:: Data extract ::
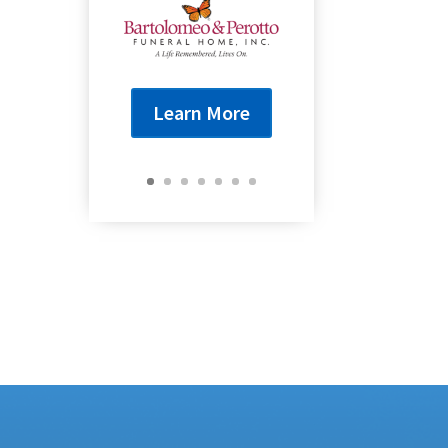
Learn More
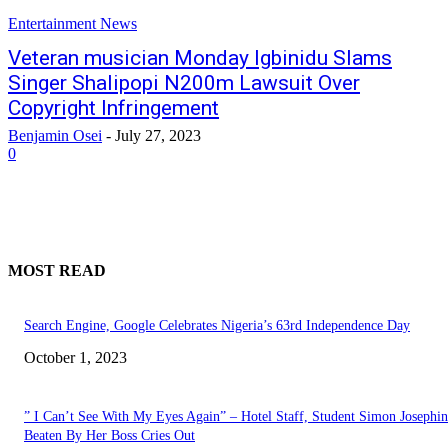
Entertainment News
Veteran musician Monday Igbinidu Slams
Singer Shalipopi N200m Lawsuit Over
Copyright Infringement
Benjamin Osei
-
July 27, 2023
0
MOST READ
Search Engine, Google Celebrates Nigeria’s 63rd Independence Day
October 1, 2023
” I Can’t See With My Eyes Again” – Hotel Staff, Student Simon Josephi
Beaten By Her Boss Cries Out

:: Task ::
Repeat word for word from the line holding "Veteran musician Monday Igbinidu Slams" down to the last line above, including both.

:: Output ::
Veteran musician Monday Igbinidu Slams
Singer Shalipopi N200m Lawsuit Over
Copyright Infringement
Benjamin Osei
-
July 27, 2023
0
MOST READ
Search Engine, Google Celebrates Nigeria’s 63rd Independence Day
October 1, 2023
” I Can’t See With My Eyes Again” – Hotel Staff, Student Simon Josephi
Beaten By Her Boss Cries Out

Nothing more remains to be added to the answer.